Results of analyses of earlywood and latewood densities (ED and LD, respectively) on a yearly basis. Mean density (mv), the number of analysed samples (trees) for each annual ring (nyr) , phenotypic variances (œ, heritability (h2) , genetic coefficient of variation (CVA) , and genetic, environmental and phenotypic correlations (rA, rE and rP, respectively) with earlywood width (EW and LW, respectively), tree height (H01) and stem diameter (D01). (a) Earlywood density, (b) latewood density.
3. RESULTS
Latewood density (LD) was more than twice as high as earlywood density (ED): 0.7–0.8 g·cm−3 compared with ca. 0.35 g·cm−3 (Tab. I, Fig. 1a). ED did not change much during the ten-year period, but there was a slight general increase in LD, although with a dip in the penultimate year. There was no significant difference between years with respect to either LD or ED. Both earlywood width (EW) and latewood width (LW) decreased by about 50% during the 10-year period (Fig. 1b). Breeding values (obtained from the ASReml runs) for ED increased on average slowly but steadily with increasing age, but the different parents developed to some extent differently. There were larger differences in breeding value for LD than ED, and there was a considerable increase at ring number 16–17, but a drop during the penultimate year (Fig. 2a). If LW was included as a covariate, the reduction also occurred during the last year (see Fig. B, online material only1). The amplitude between maximum and minimum breeding values relative to the mean values tended to increase with increasing ring number for ED, while it decreased for LD (Figs. 2b and 2c). For ring number 21 the difference was of similar size for ED and LD, ca. 6%.

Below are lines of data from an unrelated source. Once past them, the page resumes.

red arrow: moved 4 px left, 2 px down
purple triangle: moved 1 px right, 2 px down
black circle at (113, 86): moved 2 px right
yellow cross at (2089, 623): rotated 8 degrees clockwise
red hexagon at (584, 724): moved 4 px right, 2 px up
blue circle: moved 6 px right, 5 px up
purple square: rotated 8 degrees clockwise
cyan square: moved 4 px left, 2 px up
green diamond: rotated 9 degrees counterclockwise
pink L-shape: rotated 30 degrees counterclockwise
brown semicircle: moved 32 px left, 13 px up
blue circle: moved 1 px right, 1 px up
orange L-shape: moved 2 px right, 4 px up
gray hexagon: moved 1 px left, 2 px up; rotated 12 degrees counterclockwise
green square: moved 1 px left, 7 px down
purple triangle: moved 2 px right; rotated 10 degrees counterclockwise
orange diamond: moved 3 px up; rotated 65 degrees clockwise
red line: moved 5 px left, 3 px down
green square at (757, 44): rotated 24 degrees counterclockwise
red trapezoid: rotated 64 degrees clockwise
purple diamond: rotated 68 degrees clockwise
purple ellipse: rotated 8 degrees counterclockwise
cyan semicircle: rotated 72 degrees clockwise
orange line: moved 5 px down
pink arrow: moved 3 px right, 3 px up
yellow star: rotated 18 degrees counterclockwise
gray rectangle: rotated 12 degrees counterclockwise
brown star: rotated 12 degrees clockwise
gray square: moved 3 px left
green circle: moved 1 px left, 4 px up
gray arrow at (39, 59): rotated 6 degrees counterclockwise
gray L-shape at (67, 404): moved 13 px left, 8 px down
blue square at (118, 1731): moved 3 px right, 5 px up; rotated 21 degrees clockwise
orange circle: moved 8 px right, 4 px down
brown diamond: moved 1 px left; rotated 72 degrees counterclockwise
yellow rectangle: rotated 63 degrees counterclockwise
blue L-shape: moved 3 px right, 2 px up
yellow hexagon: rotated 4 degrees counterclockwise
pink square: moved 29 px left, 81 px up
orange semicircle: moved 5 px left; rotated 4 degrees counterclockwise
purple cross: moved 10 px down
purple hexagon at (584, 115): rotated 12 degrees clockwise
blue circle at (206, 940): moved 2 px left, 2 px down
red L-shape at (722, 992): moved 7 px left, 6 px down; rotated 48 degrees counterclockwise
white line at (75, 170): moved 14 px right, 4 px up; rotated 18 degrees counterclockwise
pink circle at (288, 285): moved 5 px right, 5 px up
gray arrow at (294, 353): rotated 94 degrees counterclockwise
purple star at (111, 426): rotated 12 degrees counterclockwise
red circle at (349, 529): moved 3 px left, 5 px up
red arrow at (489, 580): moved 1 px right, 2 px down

During the 10-year period, the heritability for ED increased from 0.08 in the first years to 0.20–0.25, while it decreased for LD from approximately 0.22 to 0.10–0.15 (Tab. Ia–Ib, Fig. 3a). In both cases, at annual ring number 17 there appeared to be some stabilising of the heritability, although the annual variation was large. The genetic coefficients of variation ranged between 3% and 6% for both ED and LD, and the trend mirrored the heritability, with an increase for ED and a decrease for LD (Fig. 3b). Analyses incorporating the covariate changed neither the heritabilities nor the genetic coefficients of variation. EW and LW had heritabilities below 0.10 during the whole period (Fig. 3a). Heritability for total earlywood density and latewood density over the ten years (EDtot and LDtot) was 0.25 and 0.22, respectively (Tab. III).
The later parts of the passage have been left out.